La relación entre el sistema informático y el héroe melancólico está bien planteada. La eficiencia del programa es abrumadora, pero la sensualidad y la calidez de esa voz esconden algo más que eficacia. Ciertamente, si es una conciencia, no es la del usuario sino que empieza a desarrollar una personalidad propia, que se cuestiona su lugar en el mundo y su relación con el cliente, al que parece apreciar de una manera cada vez más íntima.
Phoenix elabora un personaje de gestualidad y carácter contenidos, que plantea una gama de matices muy variada en una banda aparentemente no demasiado ancha. Nunca se excede, nunca explota, nunca se apresura. Es capaz de hacerse predecible y aun así mantiene el encanto.

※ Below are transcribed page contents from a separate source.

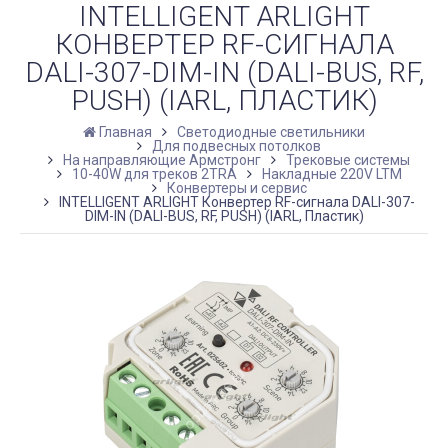
INTELLIGENT ARLIGHT
КОНВЕРТЕР RF-СИГНАЛА
DALI-307-DIM-IN (DALI-BUS, RF,
PUSH) (IARL, ПЛАСТИК)
Главная
Светодиодные светильники
Для подвесных потолков
На направляющие Армстронг
Трековые системы
10-40W для треков 2TRA
Накладные 220V LTM
Конвертеры и сервис
INTELLIGENT ARLIGHT Конвертер RF-сигнала DALI-307-
DIM-IN (DALI-BUS, RF, PUSH) (IARL, Пластик)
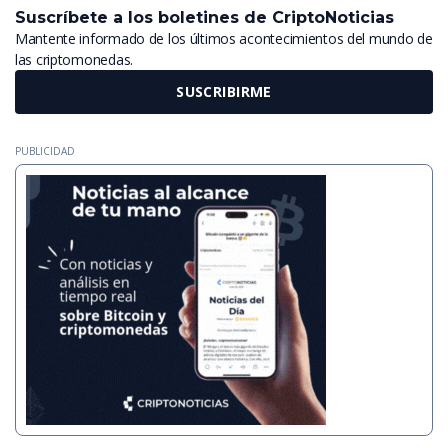
Suscríbete a los boletines de CriptoNoticias
Mantente informado de los últimos acontecimientos del mundo de
las criptomonedas.
SUSCRIBIRME
PUBLICIDAD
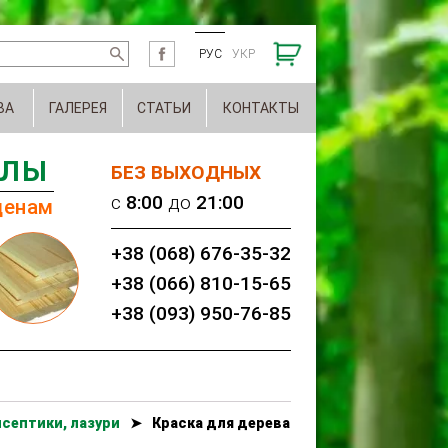
РУС
УКР
ВА
ГАЛЕРЕЯ
СТАТЬИ
КОНТАКТЫ
АЛЫ
БЕЗ ВЫХОДНЫХ
c
8:00
до
21:00
ценам
+38 (068) 676-35-32
+38 (066) 810-15-65
+38 (093) 950-76-85
септики, лазури
➤
Краска для дерева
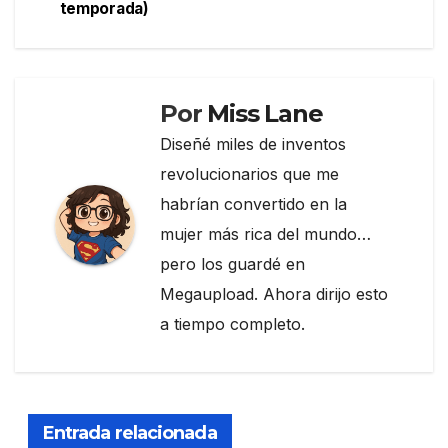
de
o
m
tir
temporada)
entradas
o
k
Por
Miss Lane
Diseñé miles de inventos
revolucionarios que me
habrían convertido en la
mujer más rica del mundo…
pero los guardé en
Megaupload. Ahora dirijo esto
a tiempo completo.
Entrada relacionada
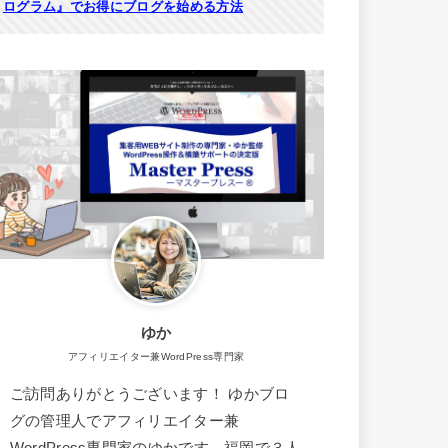
ログラム』でお得にブログを始める方法
ゆか
アフィリエイター兼WordPress専門家
ご訪問ありがとうございます！ ゆかブロ
グの管理人でアフィリエイター兼
WordPress専門家のゆかです。福岡で３人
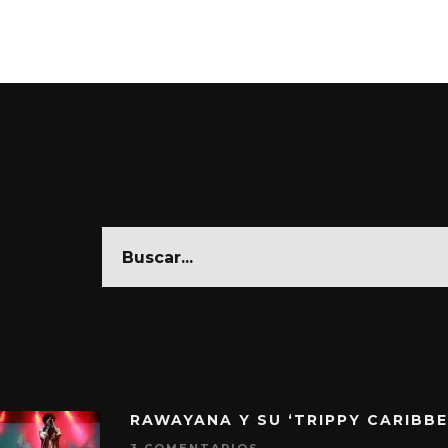
6 AGO
RAWAYANA Y SU ‘TRIPPY CARIBB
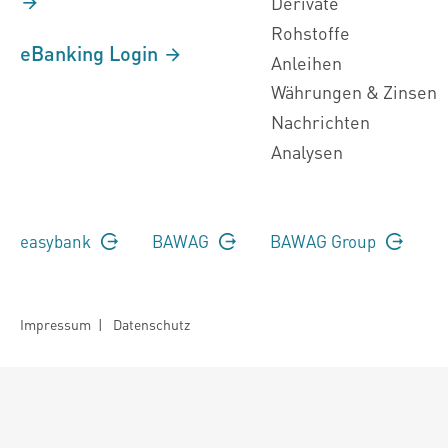
Derivate
Rohstoffe
eBanking Login
Anleihen
Währungen & Zinsen
Nachrichten
Analysen
easybank
BAWAG
BAWAG Group
Impressum
|
Datenschutz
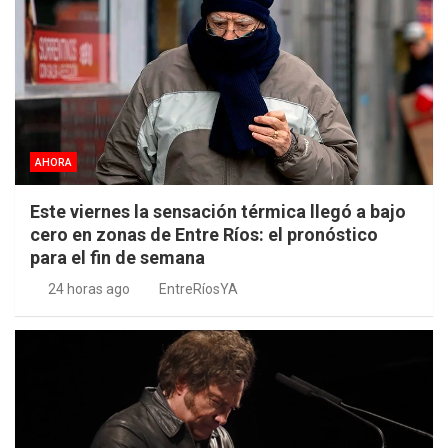
AHORA
Este viernes la sensación térmica llegó a bajo
cero en zonas de Entre Ríos: el pronóstico
para el fin de semana
24 horas ago
EntreRíosYA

Se acepta con facilidad la relación de los protagonistas como algo que simplemente sucede y la pareja empieza a compartir la vida con naturalidad. Al principio son amigos y se escuchan y se ayudan ante los desafíos que plantea la realidad. Luego pasan a una relación más profunda y carnal y empiezan a vislumbrarse los primeros problemas, distancias, rencores.
Por un lado, la computadora está descubriendo el mundo, fascinada. Por otro, el protagonista empieza a ser capaz de disfrutar la vida otra vez, de sentirse necesario para alguien, de ser el guía, ojos y oídos de un ser sensible e incorpóreo.
La película se sostiene por la química entre sus personajes y eso es lo que hace que se tolere muy bien un planteo moroso y conversado con uno de los protagonistas que no tiene cuerpo. Para que la experiencia fuera completa, sin embargo, habría hecho falta que el nudo y el desenlace tuvieran un poco más de fuerza.
Porque en lugar de un acercamiento poético, fantástico o sorprendente, el guionista y director Spike Jones (¿Quieres ser John Malkovich?) optó por un tono serio, almidonado, como si hubiera llegado la hora de moralizar al respecto.
De esa manera, lo que hubiera podido ser un ejercicio audaz y una reflexión inteligente se convirtió en una película más larga de lo conveniente. El director queda en el debe. Lo que ganó en oficio es notorio: domina el material con solvencia y los actores están muy afinados, pero le faltó la audacia que le sobraba a su guionista Charlie Kaufman en Malkovich.
La cinta se llevó el Globo de Oro al mejor guión y está nominada en esa categoría y la de mejor película a los premios Oscar.